### Problem to work on:
Here the job is to retype the data word for word while leaving the pictures aside.

### Input data:

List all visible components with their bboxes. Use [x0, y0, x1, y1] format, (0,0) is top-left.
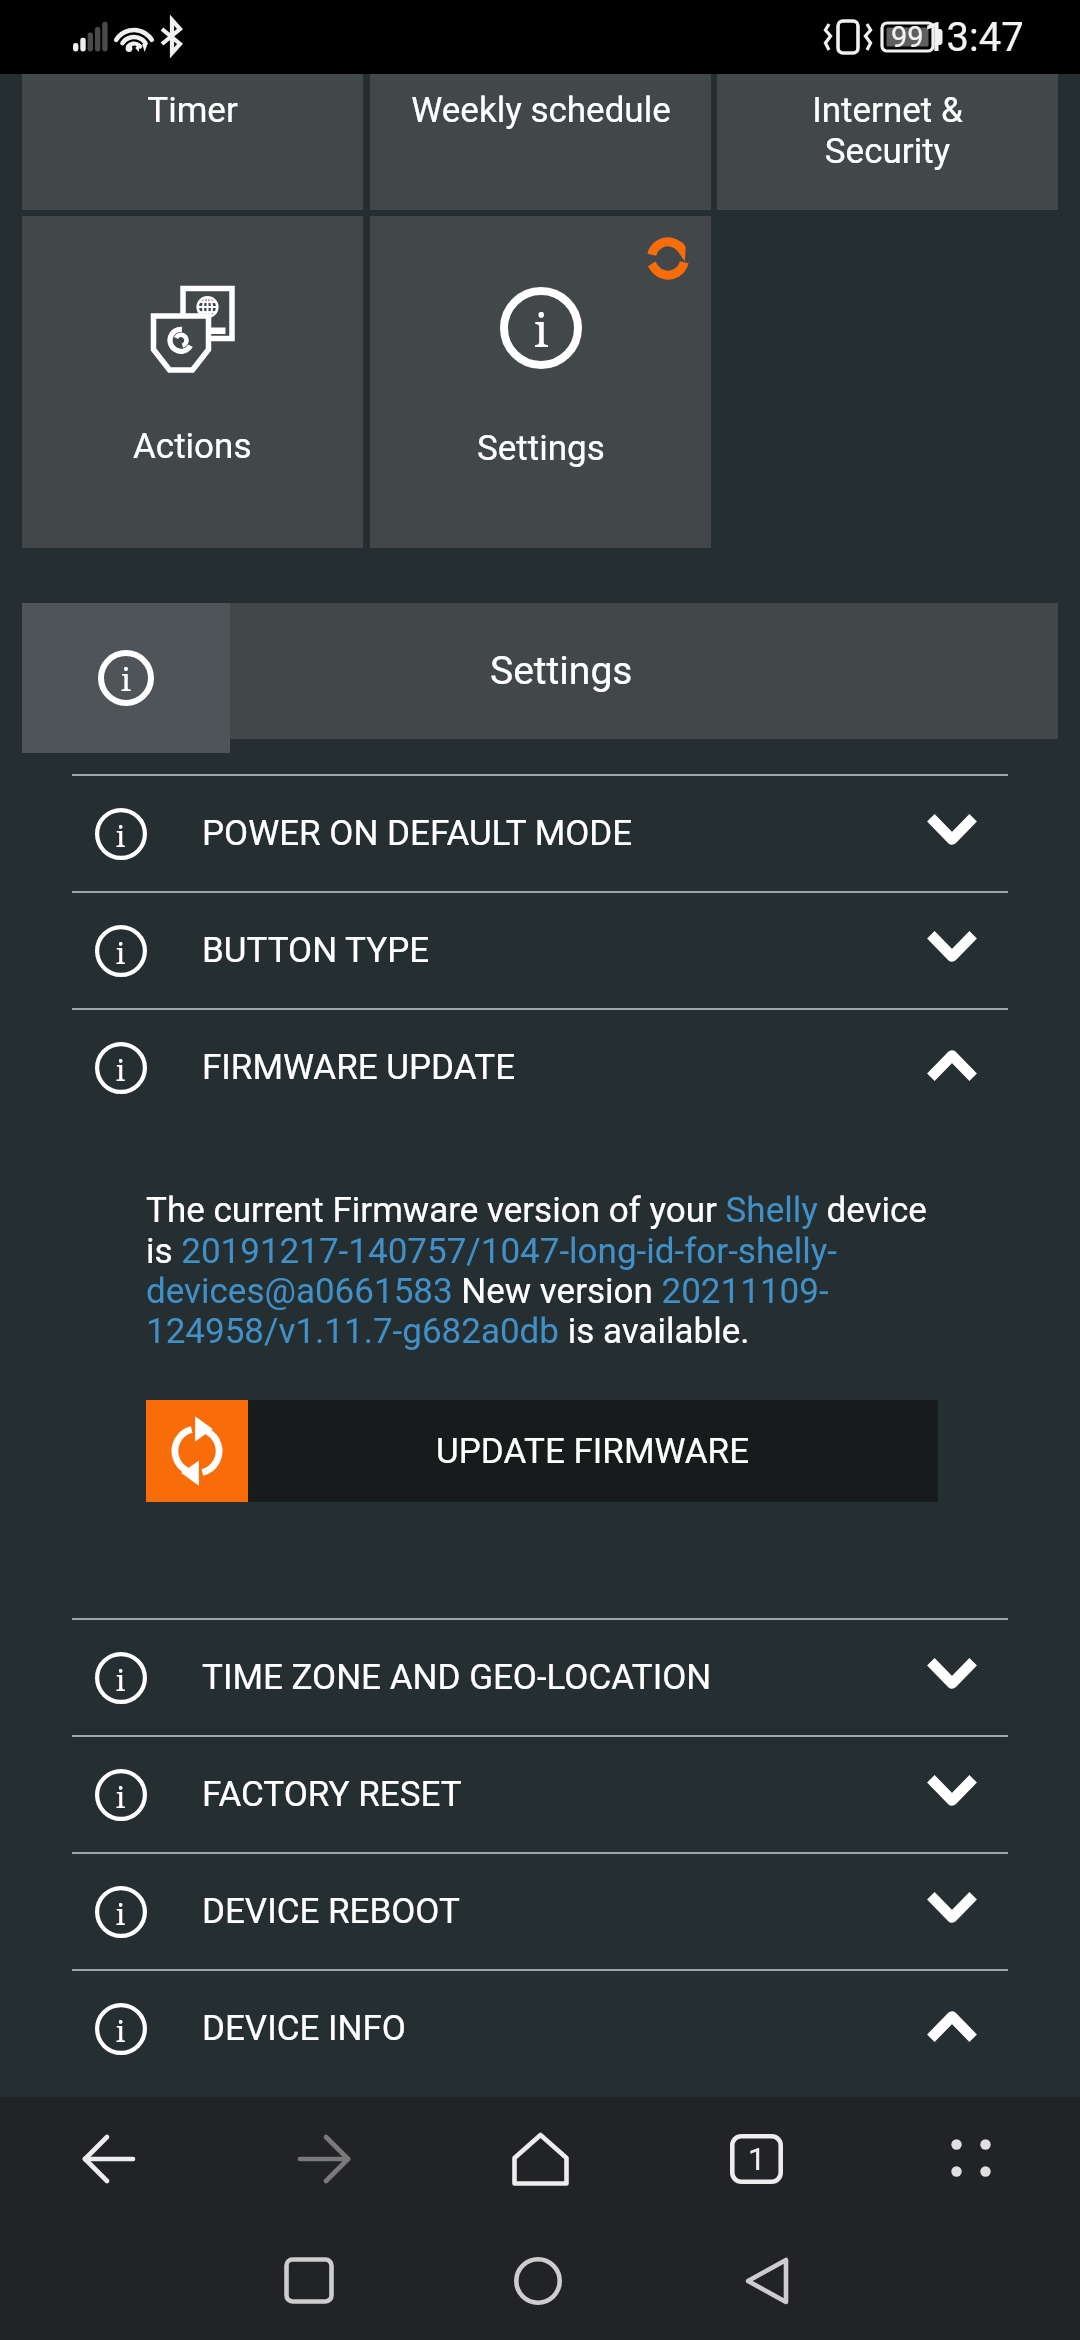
- staticText: i: [534, 299, 549, 360]
- button[interactable]: Forward: [219, 2097, 429, 2221]
- button[interactable]: i: [72, 1620, 1008, 1735]
- button[interactable]: Weekly schedule: [370, 74, 711, 210]
- staticText: i: [121, 658, 131, 700]
- button[interactable]: i: [72, 1854, 1008, 1969]
- staticText: Internet & Security: [812, 90, 963, 172]
- staticText: Settings: [477, 428, 605, 469]
- button[interactable]: i: [72, 776, 1008, 891]
- button[interactable]: i: [72, 1737, 1008, 1852]
- button[interactable]: Back: [4, 2097, 214, 2221]
- button[interactable]: Actions: [22, 216, 363, 548]
- staticText: FIRMWARE UPDATE: [202, 1047, 516, 1088]
- button[interactable]: Internet & Security: [717, 74, 1058, 210]
- staticText: i: [116, 1660, 126, 1699]
- button[interactable]: Device info tab: [22, 603, 230, 753]
- staticText: i: [116, 816, 126, 855]
- button[interactable]: i: [72, 1971, 1008, 2086]
- staticText: TIME ZONE AND GEO-LOCATION: [202, 1657, 712, 1698]
- staticText: Timer: [147, 90, 238, 131]
- staticText: BUTTON TYPE: [202, 930, 430, 971]
- staticText: i: [116, 933, 126, 972]
- staticText: Weekly schedule: [411, 90, 671, 131]
- button[interactable]: i: [370, 216, 711, 548]
- button[interactable]: Recent apps: [249, 2221, 369, 2340]
- staticText: 99: [891, 20, 924, 54]
- staticText: 1: [748, 2141, 766, 2177]
- staticText: i: [116, 1894, 126, 1933]
- button[interactable]: Home: [478, 2221, 598, 2340]
- staticText: Actions: [133, 426, 252, 467]
- button[interactable]: Tabs: [651, 2097, 861, 2221]
- staticText: i: [116, 1050, 126, 1089]
- staticText: DEVICE REBOOT: [202, 1891, 460, 1932]
- staticText: i: [116, 2011, 126, 2050]
- staticText: The current Firmware version of your She…: [146, 1190, 1006, 1351]
- staticText: DEVICE INFO: [202, 2008, 406, 2049]
- button[interactable]: UPDATE FIRMWARE: [146, 1400, 938, 1502]
- button[interactable]: i: [72, 893, 1008, 1008]
- button[interactable]: Back: [707, 2221, 827, 2340]
- staticText: POWER ON DEFAULT MODE: [202, 813, 633, 854]
- button[interactable]: Timer: [22, 74, 363, 210]
- button[interactable]: Home: [435, 2097, 645, 2221]
- staticText: i: [116, 1777, 126, 1816]
- button[interactable]: Settings: [22, 603, 1058, 739]
- staticText: UPDATE FIRMWARE: [436, 1431, 750, 1472]
- button[interactable]: i: [72, 1010, 1008, 1125]
- staticText: Settings: [490, 648, 633, 694]
- staticText: 13:47: [924, 14, 1024, 61]
- button[interactable]: More options: [866, 2097, 1076, 2221]
- staticText: FACTORY RESET: [202, 1774, 462, 1815]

### Answer space:
List all visible components with their bboxes. Use [x0, y0, x1, y1] format, (0,0) is top-left.
- staticText: i: [534, 299, 549, 360]
- button[interactable]: Forward: [219, 2097, 429, 2221]
- button[interactable]: i: [72, 1620, 1008, 1735]
- button[interactable]: Weekly schedule: [370, 74, 711, 210]
- staticText: i: [121, 658, 131, 700]
- button[interactable]: i: [72, 1854, 1008, 1969]
- staticText: Internet & Security: [812, 90, 963, 172]
- staticText: Settings: [477, 428, 605, 469]
- button[interactable]: i: [72, 776, 1008, 891]
- button[interactable]: i: [72, 1737, 1008, 1852]
- button[interactable]: Back: [4, 2097, 214, 2221]
- button[interactable]: Actions: [22, 216, 363, 548]
- staticText: FIRMWARE UPDATE: [202, 1047, 516, 1088]
- button[interactable]: Internet & Security: [717, 74, 1058, 210]
- staticText: i: [116, 1660, 126, 1699]
- button[interactable]: Device info tab: [22, 603, 230, 753]
- staticText: i: [116, 816, 126, 855]
- button[interactable]: i: [72, 1971, 1008, 2086]
- staticText: TIME ZONE AND GEO-LOCATION: [202, 1657, 712, 1698]
- staticText: Timer: [147, 90, 238, 131]
- staticText: BUTTON TYPE: [202, 930, 430, 971]
- staticText: i: [116, 933, 126, 972]
- staticText: Weekly schedule: [411, 90, 671, 131]
- button[interactable]: i: [370, 216, 711, 548]
- button[interactable]: Recent apps: [249, 2221, 369, 2340]
- staticText: 99: [891, 20, 924, 54]
- staticText: 1: [748, 2141, 766, 2177]
- staticText: i: [116, 1894, 126, 1933]
- button[interactable]: Home: [478, 2221, 598, 2340]
- staticText: Actions: [133, 426, 252, 467]
- button[interactable]: Tabs: [651, 2097, 861, 2221]
- staticText: i: [116, 1050, 126, 1089]
- staticText: DEVICE REBOOT: [202, 1891, 460, 1932]
- staticText: i: [116, 2011, 126, 2050]
- staticText: The current Firmware version of your She…: [146, 1190, 1006, 1351]
- staticText: DEVICE INFO: [202, 2008, 406, 2049]
- button[interactable]: UPDATE FIRMWARE: [146, 1400, 938, 1502]
- button[interactable]: i: [72, 893, 1008, 1008]
- button[interactable]: Back: [707, 2221, 827, 2340]
- staticText: POWER ON DEFAULT MODE: [202, 813, 633, 854]
- button[interactable]: Timer: [22, 74, 363, 210]
- button[interactable]: Home: [435, 2097, 645, 2221]
- staticText: i: [116, 1777, 126, 1816]
- button[interactable]: Settings: [22, 603, 1058, 739]
- staticText: UPDATE FIRMWARE: [436, 1431, 750, 1472]
- button[interactable]: i: [72, 1010, 1008, 1125]
- staticText: Settings: [490, 648, 633, 694]
- staticText: 13:47: [924, 14, 1024, 61]
- button[interactable]: More options: [866, 2097, 1076, 2221]
- staticText: FACTORY RESET: [202, 1774, 462, 1815]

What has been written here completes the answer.